Weeks of worsening news on the spread of coronavirus through Nassau County are beginning to give way to data that shows the worst of COVID-19 in the county may have already come to pass, leaving many cautiously optimistic that better days are ahead.
Nassau County Executive Laura Curran announced that discharges of COVID-19 patients from county hospitals have outpaced new admissions for the 10th straight day at a press conference on Thursday, April 16. As of Wednesday night there were 2,339 coronavirus patients hospitalized in the county, down 138 from the day before.
“We stayed home, we did the right thing, we flattened the curve,” Curran said. “The numbers weren’t as bad as predicted just three weeks ago.”
Curran followed that happy proclamation by addressing when the county’s struggling businesses will be able to reopen and life will start to return to normal. Though a firm timeline is not yet in place, the county executive said Nassau will follow the lead of New York State Governor Andrew Cuomo and the collective of nearby state leaders that are working to address restarting the economy on a regional level.
“We’re itching to get back to normal,” Curran said. “The economic devastation is very real, so we’re listening to the federal government and we’re following governor Andrew Cuomo and the coalition he’s put together of regional governments. It will take a lot of work to come back.”

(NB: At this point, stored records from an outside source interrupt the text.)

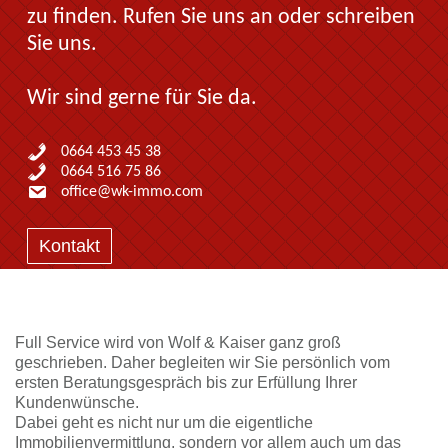
zu finden. Rufen Sie uns an oder schreiben
Sie uns.
Wir sind gerne für Sie da.
0664 453 45 38
0664 516 75 86
office@wk-immo.com
Kontakt
Full Service wird von Wolf & Kaiser ganz groß
geschrieben. Daher begleiten wir Sie persönlich vom
ersten Beratungsgespräch bis zur Erfüllung Ihrer
Kundenwünsche.
Dabei geht es nicht nur um die eigentliche
Immobilienvermittlung, sondern vor allem auch um das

A couple days prior, Curran referred to reopening the county’s economy as a “balancing act” that will need to take into consideration how Nassau’s health care system will handle the return to normalcy.
Curran also echoed Cuomo’s sentiment about the importance of widespread antibody testing, which the governor said would be “the single best tool to begin to safely reopen society.” The tests, which can determine if a person has previously been infected with coronavirus and since developed immunity, has been referred to by experts as crucial to finding out who can safely return to work down the line.
Curran said a finger-prick antibody test is in the process of being tested for approval at the Wadsworth Center laboratory of the New York State Department of Health as well as receiving emergency approval from the federal government, and that both processes are moving along quickly.
While antibody tests have become the focus of much recent attention, scientists have noted several problems that make them a less-than-100-percent-reliable method of screening for COVID-19 immunity. In a paper submitted to the White House by researchers with the National Academy of Sciences, experts noted that the presence of coronavirus antibodies may not necessarily indicate immunity to the illness. Furthermore, the scientists told the White House that while there are several antibody tests of wildly varying effectiveness floating around, none of them are being produced at levels sufficient to meet national production demands.